Deepseek's position as a Chinese company is central to the technical story. Because of U.S. export restrictions, it had limited access to the latest Nvidia chips. The company worked with H800 GPUs, Nvidia AI chips with reduced capabilities designed for the Chinese market.

Those chips have much slower connection speeds between GPUs than the H100s used in Western labs. Deepseek responded by building custom solutions for processor communication instead of relying on off-the-shelf options.

The result is a useful lesson for the wider AI market: restricted hardware access can push teams to improve software, training strategy, and system design. The source also connects this to European AI development, where some advanced models do not reach the EU because companies like Meta and OpenAI either can't or won't adapt to the EU AI Act.

Open-source pressure meets price pressure

Deepseek is also competing on price. Artificial Analysis reported that Deepseek V3 costs a bit more than OpenAI's GPT-4o-mini or Google's Gemini 1.5 Flash, but remains cheaper than other models with similar capabilities. Cached requests receive a 90% discount, making it the most cost-effective option in its class.

The company did raise prices from its previous version. Input costs doubled to $0.27 per million tokens, while output costs increased fourfold to $1.10. Deepseek kept V3 at the old pricing until early February and made the model available to try for free on Deepseek's chat platform.

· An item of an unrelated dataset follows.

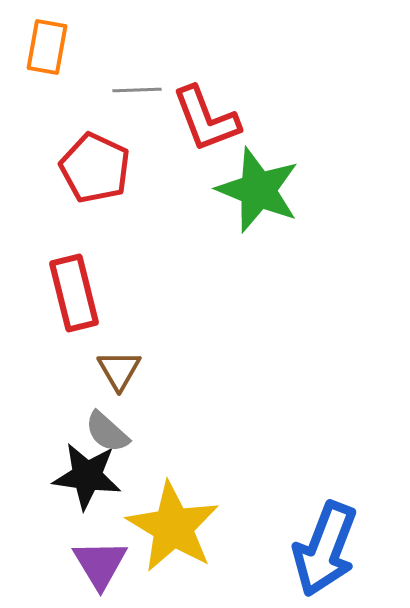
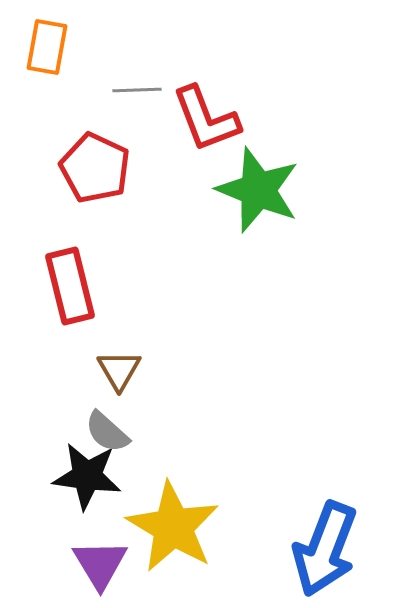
red rectangle: moved 4 px left, 7 px up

The larger implication is straightforward: open-source AI is becoming harder for the biggest labs to dismiss. DeepSeek-V3-0324 suggests that Deepseek may have a foundation for an R2 model, following the R1 reasoning model that made headlines as the first open-source model to compete with OpenAI's o1 and disrupted U.S. stock markets in the days following its debut.

At the same time, the source is clear that compute demand is not going away. The industry is shifting toward scaling inference time, meaning the amount of time a model is given to generate answers. If that approach grows, AI development may require significant compute, and likely more of it over time.